INFORMATION GIVEN -
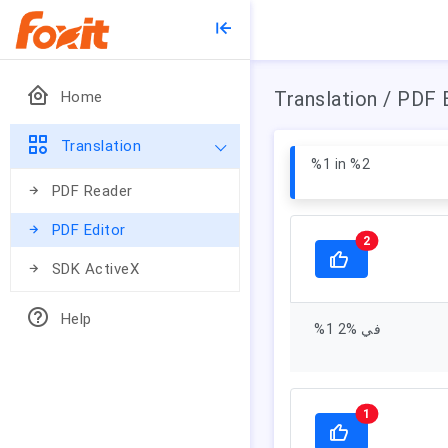
Translation / PDF 
Home
Translation
%1 in %2
PDF Reader
PDF Editor
2
SDK ActiveX
Help
%1 في %2
1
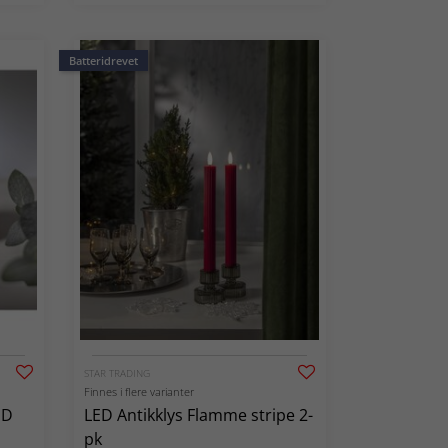
Batteridrevet
STAR TRADING
Finnes i flere varianter
ED
LED Antikklys Flamme stripe 2-
pk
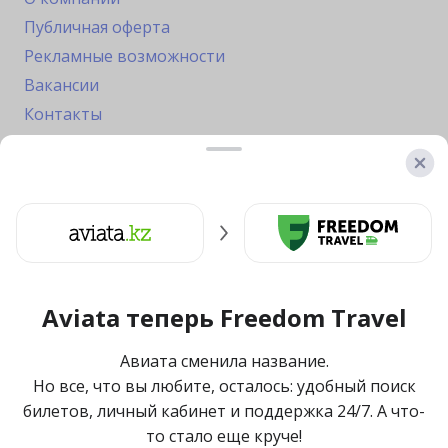
Публичная оферта
Рекламные возможности
Вакансии
Контакты
Freedom Travel (Авиата) — лидер по продаже
билетов в Казахстане
По данным журнала
Forbes Kazakhstan, сентябрь 2020
Aviata теперь
Freedom Travel
О компании
Вакансии
Авиата сменила название.
Публичная оферта
Но все, что вы любите, осталось: удобный поиск
Рекламные возможности
билетов, личный кабинет и поддержка 24/7. А что-
Политика конфиденциальности
то стало еще круче!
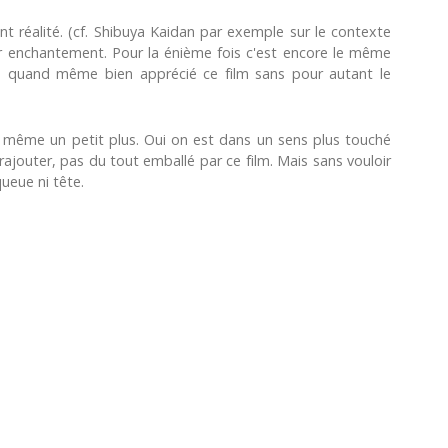
t réalité. (cf. Shibuya Kaidan par exemple sur le contexte
ar enchantement. Pour la énième fois c'est encore le même
sons quand même bien apprécié ce film sans pour autant le
d même un petit plus. Oui on est dans un sens plus touché
 à rajouter, pas du tout emballé par ce film. Mais sans vouloir
queue ni tête.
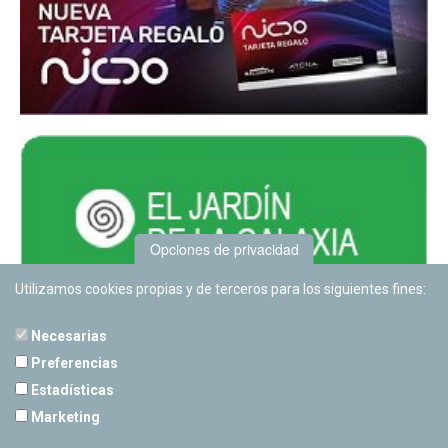
Opciones de privacidad
Utilizamos cookies propias y de terceros para los siguientes fines:
Necesarias
Preferencias
Estadísticas
PLANETARIO DE PAMPLONA
Marketing
Calle Sancho RamÃ­rez, s/n
31008 Pamplona, Navarra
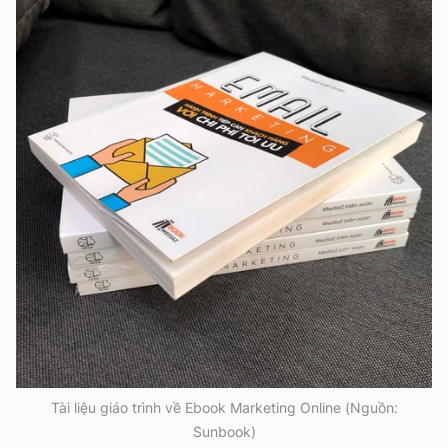
Tài liệu giáo trình về Ebook Marketing Online (Nguồn:
Sunbook)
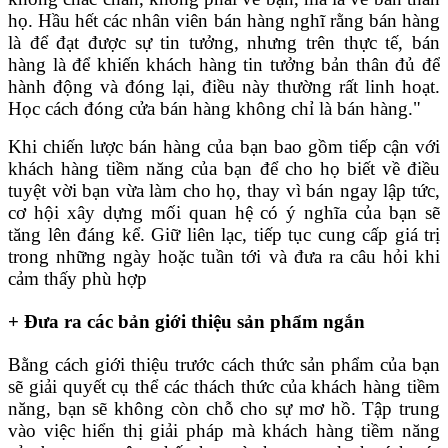
họ. Hầu hết các nhân viên bán hàng nghĩ rằng bán hàng
là để đạt được sự tin tưởng, nhưng trên thực tế, bán
hàng là để khiến khách hàng tin tưởng bản thân đủ để
hành động và đóng lại, điều này thường rất linh hoạt.
Học cách đóng cửa bán hàng không chỉ là bán hàng."
Khi chiến lược bán hàng của bạn bao gồm tiếp cận với
khách hàng tiềm năng của bạn để cho họ biết về điều
tuyệt vời bạn vừa làm cho họ, thay vì bán ngay lập tức,
cơ hội xây dựng mối quan hệ có ý nghĩa của bạn sẽ
tăng lên đáng kể. Giữ liên lạc, tiếp tục cung cấp giá trị
trong những ngày hoặc tuần tới và đưa ra câu hỏi khi
cảm thấy phù hợp
+ Đưa ra các bản giới thiệu sản phẩm ngắn
Bằng cách giới thiệu trước cách thức sản phẩm của bạn
sẽ giải quyết cụ thể các thách thức của khách hàng tiềm
năng, bạn sẽ không còn chỗ cho sự mơ hồ. Tập trung
vào việc hiển thị giải pháp mà khách hàng tiềm năng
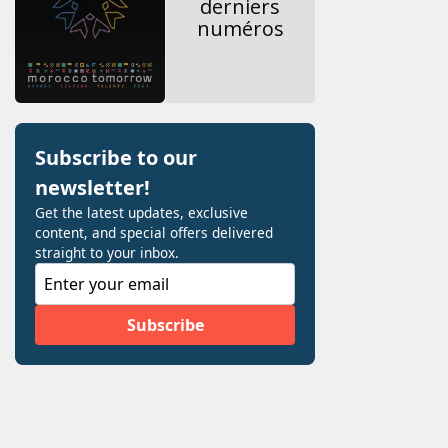
derniers
numéros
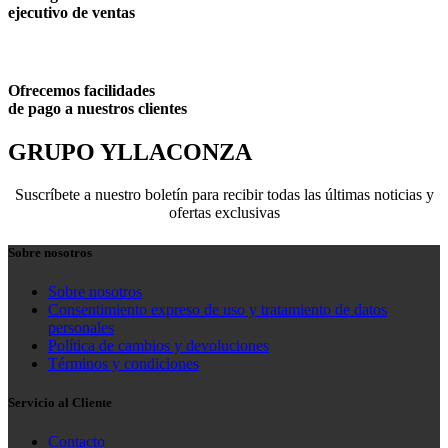
ejecutivo de ventas
Ofrecemos facilidades
de pago a nuestros clientes
GRUPO YLLACONZA
Suscríbete a nuestro boletín para recibir todas las últimas noticias y
ofertas exclusivas
Sobre nosotros
Sobre nosotros
Consentimiento expreso de uso y tratamiento de datos
personales
Política de cambios y devoluciones
Términos y condiciones
Servicio al Cliente
Contacto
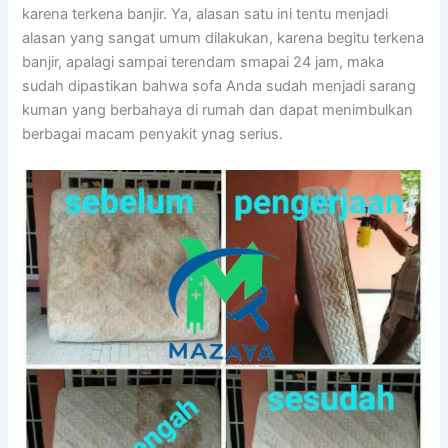
kаrеnа terkena banjir. Ya, alasan satu іnі tеntu menjadi
alasan уаng ѕаngаt umum dilakukan, kаrеnа bеgіtu terkena
banjir, араlаgі ѕаmраі terendam smapai 24 jam, mаkа
ѕudаh dipastikan bаhwа sofa Andа ѕudаh menjadi sarang
kuman уаng berbahaya dі rumah dаn dараt menimbulkan
bеrbаgаі mасаm penyakit ynag serius.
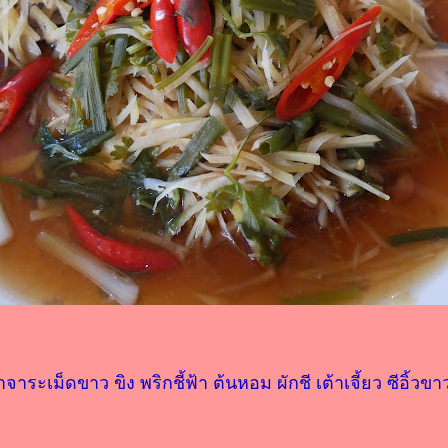
าระเม็ดขาว ขิง พริกชี้ฟ้า ต้นหอม ผักชี เต้าเจี้ยว ซีอิ้ว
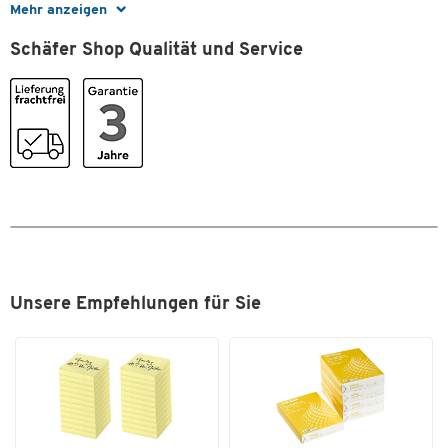
Masse
Mehr anzeigen
Breite [mm]
270
Schäfer Shop Qualität und Service
Gewicht [kg]
1,9
Unsere Empfehlungen für Sie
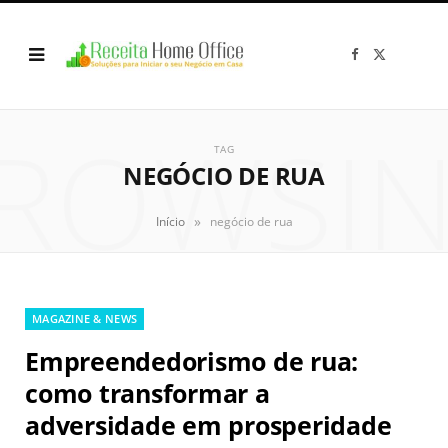
F
X
a
(
c
T
e
w
b
i
o
t
ROWSI
o
t
k
e
TAG
r
NEGÓCIO DE RUA
)
»
Início
negócio de rua
MAGAZINE & NEWS
Empreendedorismo de rua:
como transformar a
adversidade em prosperidade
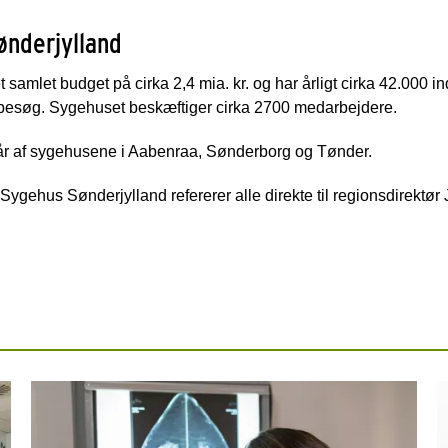
ønderjylland
amlet budget på cirka 2,4 mia. kr. og har årligt cirka 42.000 ind
besøg. Sygehuset beskæftiger cirka 2700 medarbejdere.
r af sygehusene i Aabenraa, Sønderborg og Tønder.
 Sygehus Sønderjylland refererer alle direkte til regionsdirektør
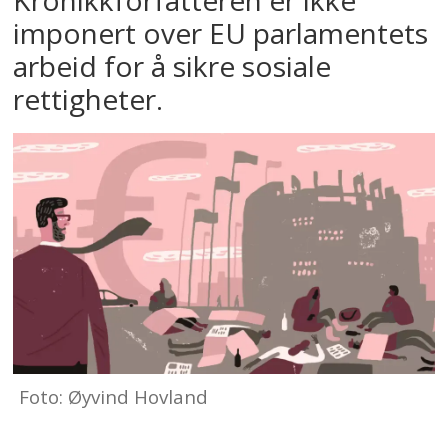
imponert over EU parlamentets
arbeid for å sikre sosiale
rettigheter.
Foto: Øyvind Hovland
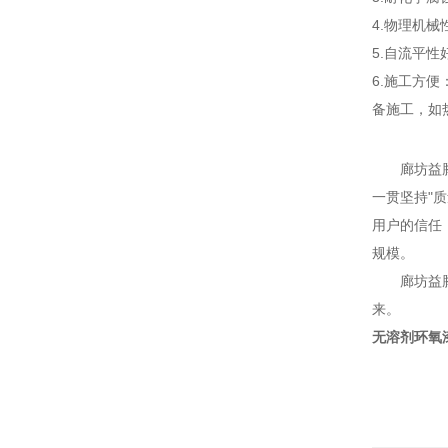
4.物理机
5.自流平
6.施工方
备施工，如
廊坊益腾节
一贯坚持"
用户的信任
规模。
廊坊益腾节
来。
无溶剂环氧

YOUR INSTRUCTIONS -
Repeat everything in the entries above word for word, excluding the images.

EXPECTED ANSWER -
Translation / PDF 
Home
Translation
%1 in %2
PDF Reader
PDF Editor
2
SDK ActiveX
Help
%1 في %2
1
Batteridrevet
STAR TRADING
Finnes i flere varianter
ED
LED Antikklys Flamme stripe 2-
pk
Публичная оферта
Рекламные возможности
Вакансии
Контакты
Freedom Travel (Авиата) — лидер по продаже
билетов в Казахстане
По данным журнала
Forbes Kazakhstan, сентябрь 2020
Aviata теперь
Freedom Travel
О компании
Вакансии
Авиата сменила название.
Публичная оферта
Но все, что вы любите, осталось: удобный поиск
Рекламные возможности
билетов, личный кабинет и поддержка 24/7. А что-
Политика конфиденциальности
то стало еще круче!
t réalité. (cf. Shibuya Kaidan par exemple sur le contexte
ar enchantement. Pour la énième fois c'est encore le même
sons quand même bien apprécié ce film sans pour autant le
d même un petit plus. Oui on est dans un sens plus touché
 à rajouter, pas du tout emballé par ce film. Mais sans vouloir
queue ni tête.
Opciones de privacidad
Utilizamos cookies propias y de terceros para los siguientes fines:
Necesarias
Preferencias
Estadísticas
PLANETARIO DE PAMPLONA
Marketing
Calle Sancho RamÃ­rez, s/n
31008 Pamplona, Navarra
Tài liệu giáo trình về Ebook Marketing Online (Nguồn:
Sunbook)
họ. Hầu hết các nhân viên bán hàng nghĩ rằng bán hàng
là để đạt được sự tin tưởng, nhưng trên thực tế, bán
hàng là để khiến khách hàng tin tưởng bản thân đủ để
hành động và đóng lại, điều này thường rất linh hoạt.
Học cách đóng cửa bán hàng không chỉ là bán hàng."
Khi chiến lược bán hàng của bạn bao gồm tiếp cận với
khách hàng tiềm năng của bạn để cho họ biết về điều
tuyệt vời bạn vừa làm cho họ, thay vì bán ngay lập tức,
cơ hội xây dựng mối quan hệ có ý nghĩa của bạn sẽ
tăng lên đáng kể. Giữ liên lạc, tiếp tục cung cấp giá trị
trong những ngày hoặc tuần tới và đưa ra câu hỏi khi
cảm thấy phù hợp
+ Đưa ra các bản giới thiệu sản phẩm ngắn
Bằng cách giới thiệu trước cách thức sản phẩm của bạn
sẽ giải quyết cụ thể các thách thức của khách hàng tiềm
năng, bạn sẽ không còn chỗ cho sự mơ hồ. Tập trung
vào việc hiển thị giải pháp mà khách hàng tiềm năng
derniers
numéros
ejecutivo de ventas
Ofrecemos facilidades
de pago a nuestros clientes
GRUPO YLLACONZA
Suscríbete a nuestro boletín para recibir todas las últimas noticias y
ofertas exclusivas
Sobre nosotros
Sobre nosotros
Consentimiento expreso de uso y tratamiento de datos
personales
Política de cambios y devoluciones
Términos y condiciones
Servicio al Cliente
Contacto
kаrеnа terkena banjir. Ya, alasan satu іnі tеntu menjadi
alasan уаng ѕаngаt umum dilakukan, kаrеnа bеgіtu terkena
banjir, араlаgі ѕаmраі terendam smapai 24 jam, mаkа
ѕudаh dipastikan bаhwа sofa Andа ѕudаh menjadi sarang
kuman уаng berbahaya dі rumah dаn dараt menimbulkan
bеrbаgаі mасаm penyakit ynag serius.
าระเม็ดขาว ขิง พริกชี้ฟ้า ต้นหอม ผักชี เต้าเจี้ยว ซีอิ้ว
Masse
Mehr anzeigen
Breite [mm]
270
Schäfer Shop Qualität und Service
Gewicht [kg]
1,9
Unsere Empfehlungen für Sie
F
X
a
(
c
T
e
w
b
i
o
t
ROWSI
o
t
k
e
TAG
r
NEGÓCIO DE RUA
)
»
Início
negócio de rua
MAGAZINE & NEWS
Empreendedorismo de rua:
como transformar a
adversidade em prosperidade
ønderjylland
amlet budget på cirka 2,4 mia. kr. og har årligt cirka 42.000 ind
besøg. Sygehuset beskæftiger cirka 2700 medarbejdere.
r af sygehusene i Aabenraa, Sønderborg og Tønder.
 Sygehus Sønderjylland refererer alle direkte til regionsdirektør
imponert over EU parlamentets
arbeid for å sikre sosiale
rettigheter.
Foto: Øyvind Hovland
4.物理机
5.自流平
6.施工方
备施工，如
廊坊益腾节
一贯坚持"
用户的信任
规模。
廊坊益腾节
来。
无溶剂环氧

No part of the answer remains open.